# ford 8n not starting when warm



## wendle (Feb 22, 2006)

Seems like I saw something about a ford 8n being hard to start on this forum, but not have any luck finding it again. I'm having trouble starting my ford when it's warm sometimes, I might even have to wait till it cools off which can be awhile. It also seems to need the choke occasionally when I'm driving it. Starts acting like it might cut out, then I choke it and it's fine. It's on a 6 volt system. Any help or advice would be greatly appreciated.


----------



## foxtrapper (Dec 23, 2003)

Need more details to help you with the won't start when warm bit.

As for using the choke, indicative of restricted gasoline flow.


----------



## wendle (Feb 22, 2006)

It runs good most of the time when you get it running, but is always a little hard to start. Throttle seems to have to be about half way, and the choke out all the way. Some of the time I could smell a little gas like it might be flooding. When I first start it I will get alot of black exhaust at first coming from the carb area then it clears up. It almost seems like it's getting too much gas .


----------



## foxtrapper (Dec 23, 2003)

Well they do flood easily.

6 volt systems are darned persnickity when it comes to their electrical connections. If they aren't clean, you got voltage drops. And on a 6 volt system, even a little has a big effect. 

Coming right along with that is how well the starter spins the engine over. Many an N goes "err..err..err" Which indicates poor current flow, most likely due to dirty connections and too small battery cables. For in tip-top shape, they spin over the engine just like your car does. And that has a huge effect on the engines ability to start.

Something else that happens, depending on the year, is the ballast resistor gets hot. Too hot actually, and then it blocks current to the ignition. Many an N that runs for X length of time and then dies until it cools down is suffering from this.


----------



## wendle (Feb 22, 2006)

Sounds like I need to clean the connections, it does crank slow, I just thought it was due to the 6 volt system. It is a 1950 with a hydraulic pump mounted on the front(maybe this makes it harder to start as well)

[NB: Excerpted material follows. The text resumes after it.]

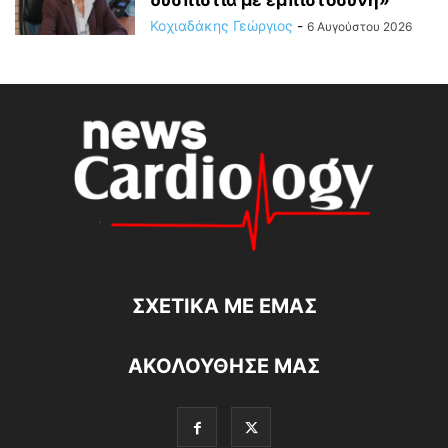
Κοχιαδάκης Γεώργιος
-
6 Αυγούστου 2026
ΣΧΕΤΙΚΆ ΜΕ ΕΜΆΣ
ΑΚΟΛΟΥΘΗΣΕ ΜΑΣ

Will the ballast resistor cause to want to cut out? I did manage to keep it running this time with the choke, but in the past before I tried that I would have to just leave it where it sat and let it cool off. I also have to be careful not to let it idle too low when it's hot.


----------



## moopups (May 12, 2002)

Check your fuel lines for vapor lock, heat will cause a bubble to block the line. Shield or reroute fuel lines if they are subject to heat.


----------



## Hip_Shot_Hanna (Apr 2, 2005)

proly vapor lock , my 2000 gas ford does the same thing it has a filter just as the pipe goes into the carburettor , its the pipe adaptor and filter combined and a little bugger for getting blocked


----------



## uncle Will in In. (May 11, 2002)

It needs new points and condenser in the distribiter. A bad condenser will work when cold, but fails when hot. Burnt points will misfire when pulling. Easy Fix.


----------



## petefarms (Oct 17, 2004)

Yesterdays Tractors is a good website for these type of tractors, very frustrating when it wont start.


----------



## countrymech (Nov 28, 2005)

I'd look real hard at the coil. My '49 did that when I first got it and I wound up swapping the ignition coil. While you are in there change out the condenser and points. They don't cost very much and a new coil will kill em if they are weak. Is this a front mount or side mount distributor? This will make a big difference on the replacement parts, make sure they give you the proper parts for your N. As far as the 6 volt goes, there are fairly economical conversion kits available for 12 volt. converted mine last year. My only regret was not doing it sooner. Good luck.


----------



## John Schneider (Sep 9, 2005)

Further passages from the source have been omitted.